What’s been your opinion of business school coverage by the mainstream media in recent years?

The most comprehensive coverage from old media comes from The Financial Times. They do a fairly decent job covering business education, even though they were late to the game compared to Businessweek. But their long-time business editor Della Bradshaw left the paper earlier this year. That is a major blow to their coverage because Della was highly respected among business school administrators. So it’s not clear how dedicated to this area the FT is.

We have, by the way, substantially expanded our global coverage this year as a result, and 35 percent of our traffic comes from outside the U.S. The Wall Street Journal occasionally does a story or two but it’s coverage is not distinctive in any way and so infrequent it doesn’t matter all that much. U.S. News specializes in writing the dullest stories of them all. And there are a few blogs out there run by non-journalists who largely rewrite news releases.

So I would say mainstream media just doesn’t get it and hasn’t made all that much of an effort to stay on top of this.

How has your traffic grown this year?

Yes, indeed. By years end, we’ll be celebrating another record year, sixth in a row. This year we hit new records for daily, weekly and monthly traffic, even though we were competing against ourselves and the coverage of the Stanford sex and leadership scandal, which generated tremendous traffic to the site. We’re approaching 20 million page views on just the core Poets&Quants’ site.

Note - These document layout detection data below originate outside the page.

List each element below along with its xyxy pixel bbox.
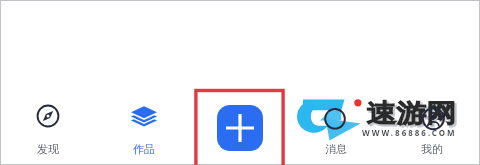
staticText: 速游网 xyxy=(368,100,458,132)
button[interactable]: 发现 xyxy=(0,96,96,162)
staticText: 发现 xyxy=(37,142,59,156)
button[interactable]: 作品 xyxy=(96,96,192,162)
staticText: 消息 xyxy=(325,142,347,156)
staticText: WWW.86886.COM xyxy=(362,127,457,138)
button[interactable]: Create xyxy=(217,105,263,151)
staticText: 我的 xyxy=(421,142,443,156)
button[interactable]: 消息 xyxy=(288,96,384,162)
staticText: 速游网 xyxy=(366,98,456,130)
button[interactable]: 我的 xyxy=(384,96,480,162)
staticText: 作品 xyxy=(133,142,155,156)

More important than the numbers, however, is the quality of the audience. Based on the IP addresses of the readers, we’re reaching the best and brightest applicants to the best schools in the world. They are accessing the site from all the major feeder companies to the top business schools, from McKinsey, Bain, BCG, Deloitte, Goldman Sachs, Morgan Stanley, JP Morgan, Microsoft, Apple, Google, P&G, J&J and every other major prestige employer.

Are there coverage areas that you’d like to add that you’re not covering?

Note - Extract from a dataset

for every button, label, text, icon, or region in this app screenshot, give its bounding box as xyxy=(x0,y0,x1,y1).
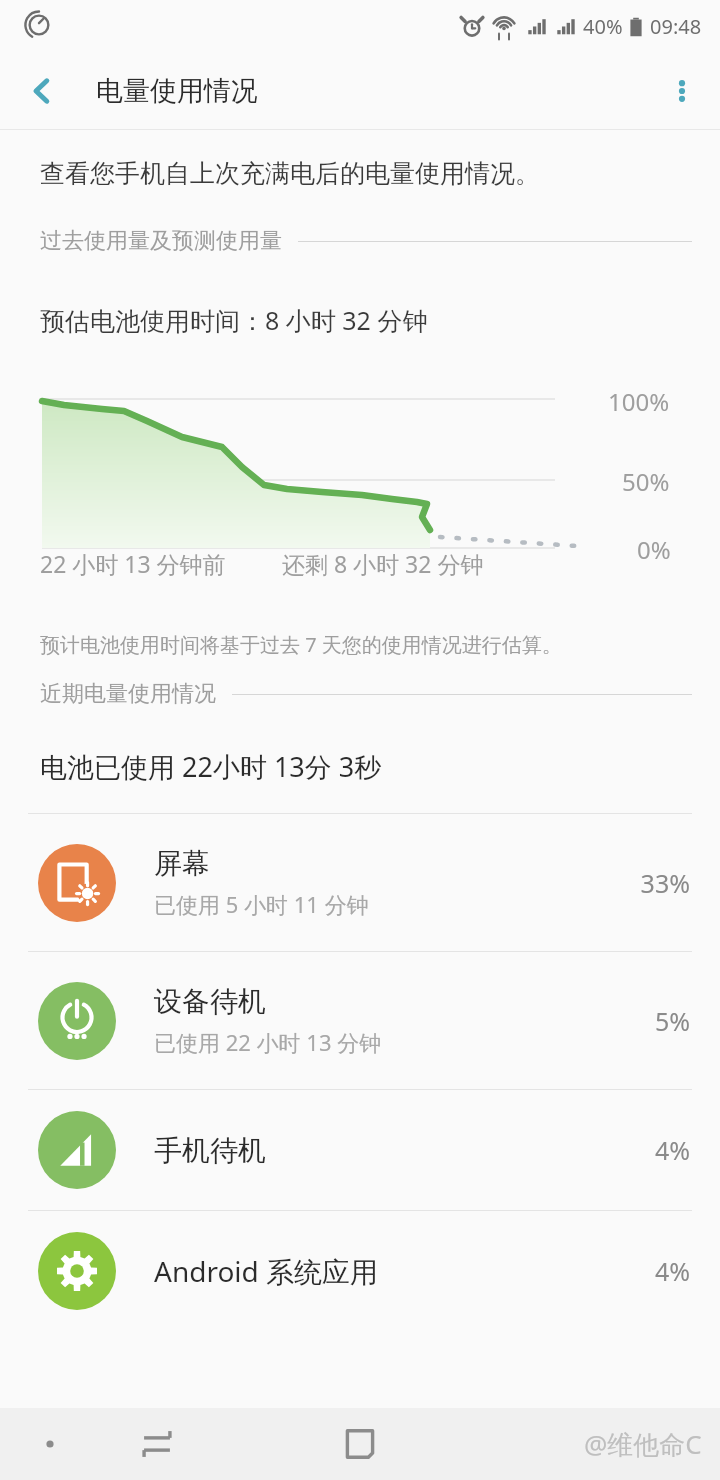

My goal is to build a company that is THE brand to elite higher education in the world. So we want to launch at least two more websites, one for students in engineering and another for students who want to pursue a medical degree. It used to be that parents would want their children to become doctors or lawyers.

Now I think the primary choice for smart, young, ambition people is business, law, medicine or engineering. Increasingly, that is the ticket to the upper middle class. And today I see the graduate degree as a necessary tool to get into the middle class in the same way that an undergraduate degree was essential in the 1950s and 1960s.

How were you able to grow the business without outside funding?

I’ve been extraordinarily lucky to be able to fund the business from existing cash flow. I don’t see that changing, even though we have had several potential investors want to give us money. I love being the 100 percent owner and being able to make decisions without someone looking over my shoulder.

Where do you see the business in five years?

I want to grow this into a $10 million to $20 million business in five years. I think that is completely doable, if we continue to do high quality work, launch new products, and hold more conferences around the world.